Reputation: 1943
I'm serializing quite complex data-structures using native JSON.stringify of chrome(will switch to some serialization library later for cross-browser support). Most of the data can be looked upon as static, but some is dynamic.
When constructing the data I'd like to be able to do something like
var dynamicString=new String();
{a:"foo", b:dynamicString}
Then set the primitive string-value of dynamicString later on. I'd like to do this rather than changing the property "b" of that object because this would allow for constructing this data a lot easier. I.e. something like:
I've already found out the primitive value of a String-object can't be changed. I've also found out that the valueOf-function can be set to a custom function, and by returning the desired value in that function this can basically be achieved if doing things like:
var dynamicString=new String("bar");
a.valueOf=function(){return ("foo")};
alert (a+"bar");//foobar
The problem is that the serialization apparently doesn't use the valueOf-function. Serializing the dynamicString-object in this case puts "bar" in the string returned by JSON.stringify, rather than "foo" which is desired.
One way of getting what I'm after is recursively looping though all the objects of the data-structure prior to serialization, and replacing dynamicData-objects by the primitive value they return. But I'd like to avoid that if possible.
Any suggestions?
Edit: I could of course also put an object in the data, which I also have a reference to. Then I can set the data of that object "dynamically", which will be reflected in the result-string. But that adds another level in the structure. I just want a string, not an object with a string-property.
Upvotes: 1
Views: 81
Reputation: 664620
I've also found out that the valueOf-function can be set to a custom function, and by returning the desired value in that function this can basically be achieved if doing things like:
var a = new String("bar"); a.valueOf = function(){return ("foo")}; console.log(a+"bar"); // "foobar"
Yet, if you overwrite valueOf
it does not make any sense to use a String
object (with some different internal value). Use a plain object with a valueOf
function, or even with just a property which is changed dynamically. With your current approach, you're getting
console.log(a.concat("bar")); // "barbar"!

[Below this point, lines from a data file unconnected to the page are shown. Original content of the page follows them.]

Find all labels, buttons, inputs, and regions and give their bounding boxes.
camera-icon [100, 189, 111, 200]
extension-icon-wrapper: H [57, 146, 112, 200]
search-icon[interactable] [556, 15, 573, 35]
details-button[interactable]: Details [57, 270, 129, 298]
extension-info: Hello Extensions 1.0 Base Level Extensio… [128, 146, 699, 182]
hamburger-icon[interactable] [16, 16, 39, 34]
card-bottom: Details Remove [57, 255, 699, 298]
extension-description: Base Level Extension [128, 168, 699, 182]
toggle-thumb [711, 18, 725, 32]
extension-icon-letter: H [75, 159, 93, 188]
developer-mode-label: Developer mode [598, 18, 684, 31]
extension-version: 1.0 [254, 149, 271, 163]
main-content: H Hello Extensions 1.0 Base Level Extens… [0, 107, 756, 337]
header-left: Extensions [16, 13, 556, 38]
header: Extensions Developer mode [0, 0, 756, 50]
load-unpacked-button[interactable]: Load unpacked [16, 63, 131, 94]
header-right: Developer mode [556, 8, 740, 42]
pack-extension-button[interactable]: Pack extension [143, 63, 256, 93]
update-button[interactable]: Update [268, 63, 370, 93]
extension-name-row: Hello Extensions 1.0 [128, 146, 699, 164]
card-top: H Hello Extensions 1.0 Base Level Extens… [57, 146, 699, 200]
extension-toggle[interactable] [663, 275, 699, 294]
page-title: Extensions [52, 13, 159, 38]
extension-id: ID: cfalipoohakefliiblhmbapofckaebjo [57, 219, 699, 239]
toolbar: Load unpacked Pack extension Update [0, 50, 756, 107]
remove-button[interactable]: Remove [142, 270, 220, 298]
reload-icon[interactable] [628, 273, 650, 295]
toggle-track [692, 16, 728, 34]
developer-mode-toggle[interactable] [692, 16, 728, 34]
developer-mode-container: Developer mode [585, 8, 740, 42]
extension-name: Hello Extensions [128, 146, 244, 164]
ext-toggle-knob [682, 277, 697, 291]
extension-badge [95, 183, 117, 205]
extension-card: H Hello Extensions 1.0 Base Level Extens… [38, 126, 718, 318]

The problem is that the serialization apparently doesn't use the valueOf-function. Serializing the dynamicString-object in this case puts "bar" in the string returned by JSON.stringify, rather than "foo" which is desired.
Yes. JSON.stringify
does call the toJSON
method on objects, which in your case still returns the internal value. If you overwrite that, it will work:
a.toJSON = a.valueOf;
console.log(JSON.stringify(a)); // '"foo"'
As said above, using native String
objects doesn't make much sense. Instead, we should create an extra constructor for them:
function DynamicString(value) {
if (!(this instanceof DynamicString))
return new DynamicString(value);
this.set(value);
}
var p = DynamicString.prototype = Object.create(String.prototype, {
constructor: {value: DynamicString, configurable: true}
});
p.set = function(value) {
this.__value__ = String(value);
};
p.valueOf = p.toString = p.toJSON = function() {
return this.__value__;
};
Now, using it:
var a = new DynamicString("foo");
console.log(a+"bar"); // "foobar"
console.log(JSON.stringify({a:a, b:"bar"})); // '{"a":"foo","b":"bar"}'
You even got all the String.prototype
methods on it (yet they will yield primitive strings, not dynamic ones).